Dans le nord-est du Zimbabwe, les ravages de la sécheresse provoquée par le phénomène El Niño provoquent une malnutrition généralisée. Le réservoir qui alimentait autrefois les cultures et le bétail n’est plus qu’un lit de sable et une étendue de boue stagnante.
Georgina Kwengwere, une agricultrice du district de Mudzi, secoue la tête avec découragement alors qu’elle se tient au milieu des rangées de maïs vert et brûlé par le soleil. « Je n’ai rien récolté malgré tous mes efforts et même si j’ai utilisé nos économies pour acheter des graines »explique à l’AFP cette mère de six enfants de 54 ans. « Pas un seul épi de maïs ». À ce moment-là, « Nous devrions cultiver des légumes »carottes, choux, tomates, chou frisé et courge musquée, mais l’eau a disparu depuis mai. « Dieu seul sait comment nous survivrons jusqu’à la prochaine récolte. »elle respire.
En attendant, elle et d’autres villageois marchent cinq kilomètres par jour jusqu’à la ville voisine de Kotwa, où ils trouvent des petits boulots qui leur rapportent trois dollars par jour, voire rien du tout. Comme beaucoup de ses voisins, sa famille ne mange plus que deux repas par jour. « Il n’y a rien à manger dans nos maisons »confirme Takesure Chimbu, 58 ans. « Sans eau, rien ne fonctionne. »
La malnutrition se propage dans le district de Mudzi, qui compte 164 000 habitants. « Nous avons enregistré une augmentation de 20% des cas au cours des trois derniers mois »note son responsable de la santé, Kudzai Madamombe, qui implore l’aide du gouvernement pour « tenir jusqu’à la prochaine récolte » l’année prochaine. Pour y faire face, les autorités distribuent au moins une fois par semaine une bouillie hautement nutritive, préparée avec des ingrédients bon marché et locaux, ironiquement nommée « maworesa », « Le meilleur » en langue Shona.

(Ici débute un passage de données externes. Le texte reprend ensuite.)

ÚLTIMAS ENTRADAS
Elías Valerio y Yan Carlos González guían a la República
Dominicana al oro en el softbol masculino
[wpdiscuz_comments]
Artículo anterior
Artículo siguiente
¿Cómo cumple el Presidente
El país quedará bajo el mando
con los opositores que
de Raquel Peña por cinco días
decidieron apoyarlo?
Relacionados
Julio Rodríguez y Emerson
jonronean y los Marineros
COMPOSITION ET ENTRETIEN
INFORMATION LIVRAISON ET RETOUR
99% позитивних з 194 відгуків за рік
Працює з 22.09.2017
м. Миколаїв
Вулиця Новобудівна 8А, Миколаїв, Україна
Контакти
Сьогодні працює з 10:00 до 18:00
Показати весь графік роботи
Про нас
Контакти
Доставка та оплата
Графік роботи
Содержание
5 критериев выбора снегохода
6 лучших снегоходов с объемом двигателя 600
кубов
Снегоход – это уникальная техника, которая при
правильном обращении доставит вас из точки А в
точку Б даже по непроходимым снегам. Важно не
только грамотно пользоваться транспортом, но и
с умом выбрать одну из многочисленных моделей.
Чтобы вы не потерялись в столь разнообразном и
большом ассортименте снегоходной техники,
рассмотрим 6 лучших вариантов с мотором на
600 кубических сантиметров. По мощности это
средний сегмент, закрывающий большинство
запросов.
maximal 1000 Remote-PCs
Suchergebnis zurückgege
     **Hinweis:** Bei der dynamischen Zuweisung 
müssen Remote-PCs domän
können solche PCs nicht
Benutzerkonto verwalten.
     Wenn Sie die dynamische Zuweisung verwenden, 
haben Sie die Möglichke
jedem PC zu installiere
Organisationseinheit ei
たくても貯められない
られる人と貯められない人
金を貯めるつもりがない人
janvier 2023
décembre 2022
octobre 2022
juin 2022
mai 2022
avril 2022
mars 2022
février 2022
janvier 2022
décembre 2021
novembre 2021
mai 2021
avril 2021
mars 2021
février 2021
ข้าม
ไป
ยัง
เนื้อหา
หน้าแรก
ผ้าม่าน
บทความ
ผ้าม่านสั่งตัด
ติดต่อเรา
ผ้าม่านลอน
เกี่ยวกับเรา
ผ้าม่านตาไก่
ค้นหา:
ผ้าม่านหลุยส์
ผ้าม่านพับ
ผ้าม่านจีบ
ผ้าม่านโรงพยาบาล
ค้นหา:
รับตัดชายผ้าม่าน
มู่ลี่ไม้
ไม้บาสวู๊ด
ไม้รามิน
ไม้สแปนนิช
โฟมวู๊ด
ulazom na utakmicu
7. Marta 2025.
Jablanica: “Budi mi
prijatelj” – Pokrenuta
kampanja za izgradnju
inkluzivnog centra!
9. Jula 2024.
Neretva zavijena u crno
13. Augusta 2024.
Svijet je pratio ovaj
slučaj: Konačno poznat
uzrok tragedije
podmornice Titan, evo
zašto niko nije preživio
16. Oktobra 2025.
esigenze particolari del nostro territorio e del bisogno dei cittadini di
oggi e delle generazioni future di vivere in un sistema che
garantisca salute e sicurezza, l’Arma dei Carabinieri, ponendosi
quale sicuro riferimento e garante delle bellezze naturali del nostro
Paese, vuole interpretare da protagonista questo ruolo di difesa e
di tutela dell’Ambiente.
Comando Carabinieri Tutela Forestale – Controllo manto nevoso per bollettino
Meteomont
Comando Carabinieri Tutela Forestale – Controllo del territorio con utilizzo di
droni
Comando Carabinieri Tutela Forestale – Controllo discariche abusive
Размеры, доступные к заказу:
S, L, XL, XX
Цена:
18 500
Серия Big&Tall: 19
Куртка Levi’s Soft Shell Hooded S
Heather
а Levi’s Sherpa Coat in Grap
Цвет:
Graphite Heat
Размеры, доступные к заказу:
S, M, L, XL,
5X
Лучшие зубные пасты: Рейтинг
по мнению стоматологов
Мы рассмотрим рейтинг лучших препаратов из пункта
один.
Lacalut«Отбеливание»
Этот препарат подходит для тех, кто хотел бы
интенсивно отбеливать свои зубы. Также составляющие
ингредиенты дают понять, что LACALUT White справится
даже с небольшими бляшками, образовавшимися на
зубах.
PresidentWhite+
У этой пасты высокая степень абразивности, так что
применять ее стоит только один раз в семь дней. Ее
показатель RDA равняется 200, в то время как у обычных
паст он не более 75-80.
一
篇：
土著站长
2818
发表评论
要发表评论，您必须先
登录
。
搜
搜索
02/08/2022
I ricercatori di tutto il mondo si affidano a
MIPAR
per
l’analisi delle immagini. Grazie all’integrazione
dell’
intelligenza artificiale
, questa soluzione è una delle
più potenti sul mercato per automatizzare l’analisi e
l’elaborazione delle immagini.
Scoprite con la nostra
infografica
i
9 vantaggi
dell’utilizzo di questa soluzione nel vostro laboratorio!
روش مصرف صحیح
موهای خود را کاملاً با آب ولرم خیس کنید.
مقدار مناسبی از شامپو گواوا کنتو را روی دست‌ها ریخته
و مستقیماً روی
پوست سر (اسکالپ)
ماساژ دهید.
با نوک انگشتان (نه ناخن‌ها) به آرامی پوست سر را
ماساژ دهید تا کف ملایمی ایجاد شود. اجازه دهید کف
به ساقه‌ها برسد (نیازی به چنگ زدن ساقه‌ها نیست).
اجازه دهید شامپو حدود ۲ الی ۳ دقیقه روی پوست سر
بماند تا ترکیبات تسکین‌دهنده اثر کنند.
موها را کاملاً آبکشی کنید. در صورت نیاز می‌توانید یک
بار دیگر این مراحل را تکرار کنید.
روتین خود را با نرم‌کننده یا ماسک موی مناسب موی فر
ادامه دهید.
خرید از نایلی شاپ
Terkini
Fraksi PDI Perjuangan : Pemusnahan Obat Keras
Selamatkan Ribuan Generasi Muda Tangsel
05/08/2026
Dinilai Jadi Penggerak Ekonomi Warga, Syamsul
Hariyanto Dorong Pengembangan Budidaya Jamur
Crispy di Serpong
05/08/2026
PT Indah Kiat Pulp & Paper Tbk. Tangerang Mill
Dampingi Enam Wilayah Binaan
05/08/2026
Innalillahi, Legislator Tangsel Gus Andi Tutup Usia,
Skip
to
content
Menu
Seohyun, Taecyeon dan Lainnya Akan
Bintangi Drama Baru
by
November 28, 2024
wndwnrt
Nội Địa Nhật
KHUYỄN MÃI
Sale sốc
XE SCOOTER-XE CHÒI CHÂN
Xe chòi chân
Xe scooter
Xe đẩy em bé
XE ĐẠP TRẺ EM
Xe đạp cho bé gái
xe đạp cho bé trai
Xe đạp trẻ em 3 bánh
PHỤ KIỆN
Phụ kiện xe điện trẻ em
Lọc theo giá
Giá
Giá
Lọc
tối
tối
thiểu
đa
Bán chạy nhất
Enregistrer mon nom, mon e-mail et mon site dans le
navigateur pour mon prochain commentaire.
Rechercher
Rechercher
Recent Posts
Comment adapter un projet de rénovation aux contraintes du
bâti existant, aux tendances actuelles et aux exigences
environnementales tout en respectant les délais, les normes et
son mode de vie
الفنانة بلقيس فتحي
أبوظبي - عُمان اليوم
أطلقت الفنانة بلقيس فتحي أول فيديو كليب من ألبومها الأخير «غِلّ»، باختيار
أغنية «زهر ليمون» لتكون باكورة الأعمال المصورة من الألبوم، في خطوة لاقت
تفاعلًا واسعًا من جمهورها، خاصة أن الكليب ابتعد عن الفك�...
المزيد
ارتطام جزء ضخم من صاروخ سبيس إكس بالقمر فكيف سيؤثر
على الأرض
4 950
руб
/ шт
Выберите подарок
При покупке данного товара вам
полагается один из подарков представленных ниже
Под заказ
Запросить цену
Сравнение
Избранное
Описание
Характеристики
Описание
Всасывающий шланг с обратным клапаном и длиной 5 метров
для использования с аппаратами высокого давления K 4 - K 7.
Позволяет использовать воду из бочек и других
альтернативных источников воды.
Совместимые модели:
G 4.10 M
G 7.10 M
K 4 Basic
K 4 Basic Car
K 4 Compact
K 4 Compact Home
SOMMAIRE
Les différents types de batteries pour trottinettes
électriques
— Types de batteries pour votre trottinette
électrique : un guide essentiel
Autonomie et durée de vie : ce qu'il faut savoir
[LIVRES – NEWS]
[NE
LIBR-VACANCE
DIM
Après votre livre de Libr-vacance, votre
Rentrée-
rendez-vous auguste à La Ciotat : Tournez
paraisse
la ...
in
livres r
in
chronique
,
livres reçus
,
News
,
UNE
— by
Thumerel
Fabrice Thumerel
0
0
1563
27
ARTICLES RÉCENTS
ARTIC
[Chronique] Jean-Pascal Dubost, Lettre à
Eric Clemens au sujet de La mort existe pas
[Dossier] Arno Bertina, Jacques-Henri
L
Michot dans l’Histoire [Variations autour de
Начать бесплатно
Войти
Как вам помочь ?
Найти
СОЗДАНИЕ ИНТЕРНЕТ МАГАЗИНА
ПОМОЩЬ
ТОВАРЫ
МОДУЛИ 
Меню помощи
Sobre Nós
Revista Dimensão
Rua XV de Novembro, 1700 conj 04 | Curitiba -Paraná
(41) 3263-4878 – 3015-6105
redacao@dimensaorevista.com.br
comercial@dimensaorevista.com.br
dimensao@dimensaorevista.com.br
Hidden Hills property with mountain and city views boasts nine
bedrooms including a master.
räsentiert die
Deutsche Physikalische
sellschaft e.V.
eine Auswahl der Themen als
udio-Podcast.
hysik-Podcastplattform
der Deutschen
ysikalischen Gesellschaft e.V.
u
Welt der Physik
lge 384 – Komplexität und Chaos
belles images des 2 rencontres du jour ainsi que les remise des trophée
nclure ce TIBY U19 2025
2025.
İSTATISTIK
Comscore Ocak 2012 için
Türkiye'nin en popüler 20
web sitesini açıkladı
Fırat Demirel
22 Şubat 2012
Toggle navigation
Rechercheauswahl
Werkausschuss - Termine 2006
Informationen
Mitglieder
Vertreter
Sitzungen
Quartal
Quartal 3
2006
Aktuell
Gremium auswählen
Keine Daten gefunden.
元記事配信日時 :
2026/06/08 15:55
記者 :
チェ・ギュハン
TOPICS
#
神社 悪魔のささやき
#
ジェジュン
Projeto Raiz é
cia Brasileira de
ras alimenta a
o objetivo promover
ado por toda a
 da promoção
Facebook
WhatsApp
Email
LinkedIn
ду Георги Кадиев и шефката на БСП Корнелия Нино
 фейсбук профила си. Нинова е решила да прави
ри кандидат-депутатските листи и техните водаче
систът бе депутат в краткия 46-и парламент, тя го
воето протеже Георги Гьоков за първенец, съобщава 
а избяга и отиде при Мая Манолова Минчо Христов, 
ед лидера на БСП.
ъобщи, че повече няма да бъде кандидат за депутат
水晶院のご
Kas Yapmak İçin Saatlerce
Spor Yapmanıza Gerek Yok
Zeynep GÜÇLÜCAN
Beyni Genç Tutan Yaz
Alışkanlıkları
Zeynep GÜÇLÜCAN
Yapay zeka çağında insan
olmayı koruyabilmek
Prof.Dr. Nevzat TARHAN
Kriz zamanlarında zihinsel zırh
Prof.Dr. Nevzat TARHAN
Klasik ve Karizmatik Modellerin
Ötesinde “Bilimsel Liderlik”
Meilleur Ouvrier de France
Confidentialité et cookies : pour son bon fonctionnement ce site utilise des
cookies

État de catastrophe naturelle
« La nourriture est particulièrement chère à cause de la sécheresse »explique Kudzai Madamombe. « Nous avons développé ce porridge qui contient des sucres lents, des protéines et des légumes » et contribue à limiter la malnutrition sans grands frais. Selon l’UNICEF, la sécheresse qui sévit dans tout le pays affecte principalement les enfants de moins de cinq ans, les femmes enceintes et celles qui allaitent. « Les récoltes ne sont pas à la hauteur. Il est urgent de répondre aux besoins, notamment des enfants »souligne Yves Willemot, communicateur de l’organisation au Zimbabwe. « Nous pouvons faire face à ce risque si nous intensifions notre action. Il ne faut pas attendre. ».
Le Zimbabwe, avec la Zambie et le Malawi voisins, est l’un des pays d’Afrique australe les plus touchés par la grave sécheresse provoquée par El Niño. Ces trois pays, qui ont récemment déclaré l’état de catastrophe naturelle, sont confrontés à des pertes de récoltes massives, avec entre 40 et 80 % de leurs cultures de maïs détruites. Au Zimbabwe, le grenier de la région, les faibles pluies et les mauvaises récoltes ne nourrissent qu’un peu plus de la moitié de la population, laissant 7,6 millions de personnes dépendantes de l’aide, selon le président Emmerson Mnangagwa, qui estime avoir besoin de 2 milliards de dollars pour répondre à l’urgence.
En juin, l’ONU a lancé un appel de fonds de 430 millions de dollars. Et l’UNICEF a demandé 85 millions de dollars pour « fournir des interventions qui sauvent des vies ». Aujourd’hui, « En dehors de nos propres ressources, nous n’avons reçu aucune contribution de donateurs »note Yves Willemot. Pourtant, soutient-il, tout ce qui peut être fait aujourd’hui pour nourrir les enfants « sera d’autant plus efficace si, demain, il faut soigner des enfants souffrant de malnutrition aiguë sévère, ce qui sera beaucoup plus coûteux et difficile à organiser » et pourrait entraîner des décès.